Exercise requirements
Your output must reproduce all the records below precisely and contain no pictures.

Dataset entries
※ ※ ※

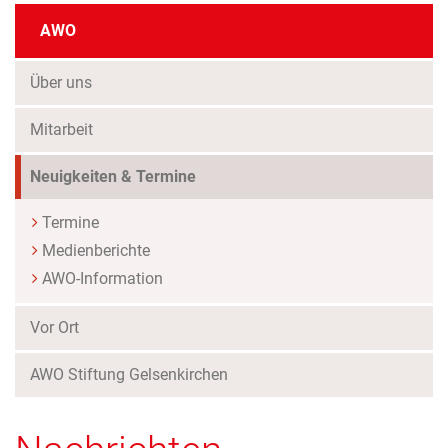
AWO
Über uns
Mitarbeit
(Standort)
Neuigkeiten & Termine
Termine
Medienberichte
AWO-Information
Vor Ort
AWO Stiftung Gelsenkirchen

※ ※ ※

Output
AWO
Über uns
Mitarbeit
(Standort)
Neuigkeiten & Termine
Termine
Medienberichte
AWO-Information
Vor Ort
AWO Stiftung Gelsenkirchen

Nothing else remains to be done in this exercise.